Out of the data below, copy every line with the string "plus".
─── DATASET EXTRACT
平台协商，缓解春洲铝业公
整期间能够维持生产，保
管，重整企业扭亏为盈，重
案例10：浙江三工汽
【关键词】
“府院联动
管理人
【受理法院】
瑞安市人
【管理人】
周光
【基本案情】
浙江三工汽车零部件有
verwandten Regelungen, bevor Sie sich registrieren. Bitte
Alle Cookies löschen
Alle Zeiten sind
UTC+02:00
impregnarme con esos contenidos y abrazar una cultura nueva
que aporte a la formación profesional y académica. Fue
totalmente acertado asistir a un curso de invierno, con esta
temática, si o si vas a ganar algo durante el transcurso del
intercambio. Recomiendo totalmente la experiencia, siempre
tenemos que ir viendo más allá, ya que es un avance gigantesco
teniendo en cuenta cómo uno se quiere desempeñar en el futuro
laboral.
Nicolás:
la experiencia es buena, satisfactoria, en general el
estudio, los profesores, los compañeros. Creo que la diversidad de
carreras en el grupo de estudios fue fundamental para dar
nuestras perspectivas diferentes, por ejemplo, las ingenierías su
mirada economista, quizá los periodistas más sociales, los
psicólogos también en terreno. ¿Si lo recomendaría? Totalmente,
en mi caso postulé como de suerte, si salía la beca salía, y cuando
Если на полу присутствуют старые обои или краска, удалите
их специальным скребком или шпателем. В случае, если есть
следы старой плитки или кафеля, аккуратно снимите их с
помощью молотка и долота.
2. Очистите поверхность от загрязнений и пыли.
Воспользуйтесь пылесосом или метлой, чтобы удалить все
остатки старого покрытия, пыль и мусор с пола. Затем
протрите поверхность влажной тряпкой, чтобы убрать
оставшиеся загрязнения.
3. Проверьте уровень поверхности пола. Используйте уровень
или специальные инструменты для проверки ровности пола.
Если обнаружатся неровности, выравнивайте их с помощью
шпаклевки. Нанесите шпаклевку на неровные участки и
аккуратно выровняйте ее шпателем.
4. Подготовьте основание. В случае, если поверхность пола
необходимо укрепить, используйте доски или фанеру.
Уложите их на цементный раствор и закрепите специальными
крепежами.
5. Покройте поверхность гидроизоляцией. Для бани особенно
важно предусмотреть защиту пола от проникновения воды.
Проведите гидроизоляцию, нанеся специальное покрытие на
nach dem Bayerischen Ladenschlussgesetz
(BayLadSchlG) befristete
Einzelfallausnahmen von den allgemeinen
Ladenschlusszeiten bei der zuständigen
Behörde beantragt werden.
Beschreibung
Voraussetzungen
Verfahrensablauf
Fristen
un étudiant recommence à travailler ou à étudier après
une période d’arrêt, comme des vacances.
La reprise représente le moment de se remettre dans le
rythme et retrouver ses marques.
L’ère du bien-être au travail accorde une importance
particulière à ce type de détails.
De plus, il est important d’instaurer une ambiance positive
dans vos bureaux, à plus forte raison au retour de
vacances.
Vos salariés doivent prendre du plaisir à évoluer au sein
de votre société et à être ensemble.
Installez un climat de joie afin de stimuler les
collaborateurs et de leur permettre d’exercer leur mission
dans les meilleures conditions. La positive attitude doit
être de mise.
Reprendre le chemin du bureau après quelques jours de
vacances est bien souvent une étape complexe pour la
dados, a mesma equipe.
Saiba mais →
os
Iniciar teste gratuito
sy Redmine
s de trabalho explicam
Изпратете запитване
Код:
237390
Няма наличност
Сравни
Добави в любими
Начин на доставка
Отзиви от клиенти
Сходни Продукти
──────
THE ANSWER:
De plus, il est important d’instaurer une ambiance positive
dans vos bureaux, à plus forte raison au retour de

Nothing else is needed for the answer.